Task requirements -> Each entry should be duplicated verbatim; its pictures should not be.

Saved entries
*** Block opens ***

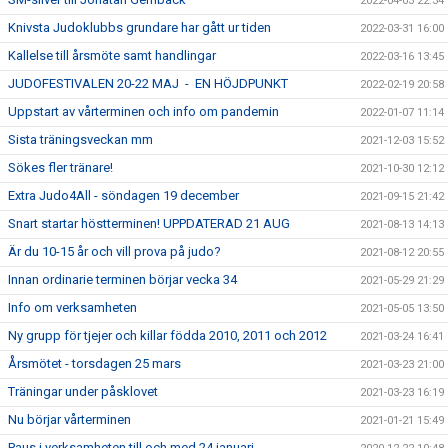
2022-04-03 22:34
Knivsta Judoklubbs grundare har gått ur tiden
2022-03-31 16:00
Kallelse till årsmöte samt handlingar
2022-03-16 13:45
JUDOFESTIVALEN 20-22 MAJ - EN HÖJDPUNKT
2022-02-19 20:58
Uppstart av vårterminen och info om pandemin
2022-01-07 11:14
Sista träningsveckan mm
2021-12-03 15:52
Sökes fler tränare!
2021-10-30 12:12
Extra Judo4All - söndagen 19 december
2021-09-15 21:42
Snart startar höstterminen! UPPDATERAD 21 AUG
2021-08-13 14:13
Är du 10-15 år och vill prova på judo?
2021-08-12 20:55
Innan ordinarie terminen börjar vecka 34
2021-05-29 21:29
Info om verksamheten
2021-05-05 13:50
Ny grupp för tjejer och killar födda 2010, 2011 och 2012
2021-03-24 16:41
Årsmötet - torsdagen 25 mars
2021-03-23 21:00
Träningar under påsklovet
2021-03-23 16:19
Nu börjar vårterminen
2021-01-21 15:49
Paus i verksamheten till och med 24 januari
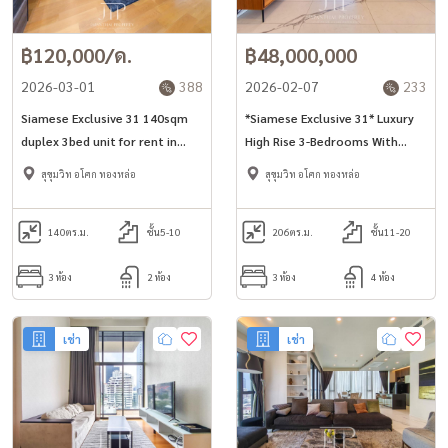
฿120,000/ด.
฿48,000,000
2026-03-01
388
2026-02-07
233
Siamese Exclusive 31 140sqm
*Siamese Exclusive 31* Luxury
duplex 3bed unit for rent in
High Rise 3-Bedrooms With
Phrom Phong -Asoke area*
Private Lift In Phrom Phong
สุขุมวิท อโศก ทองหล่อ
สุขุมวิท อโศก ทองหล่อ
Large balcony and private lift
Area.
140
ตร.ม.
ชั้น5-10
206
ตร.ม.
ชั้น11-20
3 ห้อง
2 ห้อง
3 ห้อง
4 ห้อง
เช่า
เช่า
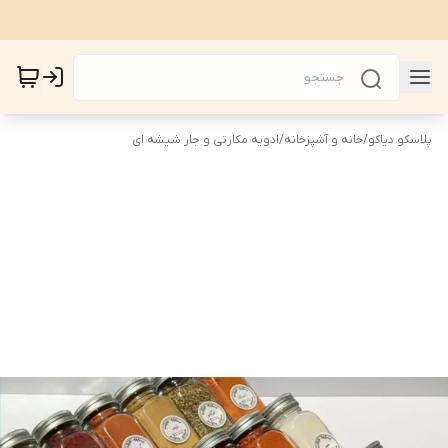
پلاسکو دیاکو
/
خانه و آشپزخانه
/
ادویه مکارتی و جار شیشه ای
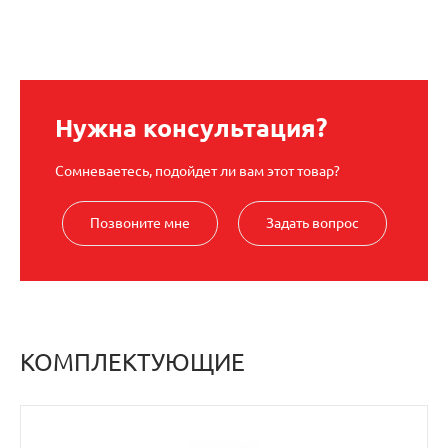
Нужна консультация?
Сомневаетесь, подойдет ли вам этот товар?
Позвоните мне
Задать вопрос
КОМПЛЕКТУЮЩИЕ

*** Block closes ***

Task result ->
2022-04-03 22:34
Knivsta Judoklubbs grundare har gått ur tiden
2022-03-31 16:00
Kallelse till årsmöte samt handlingar
2022-03-16 13:45
JUDOFESTIVALEN 20-22 MAJ - EN HÖJDPUNKT
2022-02-19 20:58
Uppstart av vårterminen och info om pandemin
2022-01-07 11:14
Sista träningsveckan mm
2021-12-03 15:52
Sökes fler tränare!
2021-10-30 12:12
Extra Judo4All - söndagen 19 december
2021-09-15 21:42
Snart startar höstterminen! UPPDATERAD 21 AUG
2021-08-13 14:13
Är du 10-15 år och vill prova på judo?
2021-08-12 20:55
Innan ordinarie terminen börjar vecka 34
2021-05-29 21:29
Info om verksamheten
2021-05-05 13:50
Ny grupp för tjejer och killar födda 2010, 2011 och 2012
2021-03-24 16:41
Årsmötet - torsdagen 25 mars
2021-03-23 21:00
Träningar under påsklovet
2021-03-23 16:19
Nu börjar vårterminen
2021-01-21 15:49
Paus i verksamheten till och med 24 januari
฿120,000/ด.
฿48,000,000
2026-03-01
388
2026-02-07
233
Siamese Exclusive 31 140sqm
*Siamese Exclusive 31* Luxury
duplex 3bed unit for rent in
High Rise 3-Bedrooms With
Phrom Phong -Asoke area*
Private Lift In Phrom Phong
สุขุมวิท อโศก ทองหล่อ
สุขุมวิท อโศก ทองหล่อ
Large balcony and private lift
Area.
140
ตร.ม.
ชั้น5-10
206
ตร.ม.
ชั้น11-20
3 ห้อง
2 ห้อง
3 ห้อง
4 ห้อง
เช่า
เช่า
پلاسکو دیاکو
/
خانه و آشپزخانه
/
ادویه مکارتی و جار شیشه ای
Нужна консультация?
Сомневаетесь, подойдет ли вам этот товар?
Позвоните мне
Задать вопрос
КОМПЛЕКТУЮЩИЕ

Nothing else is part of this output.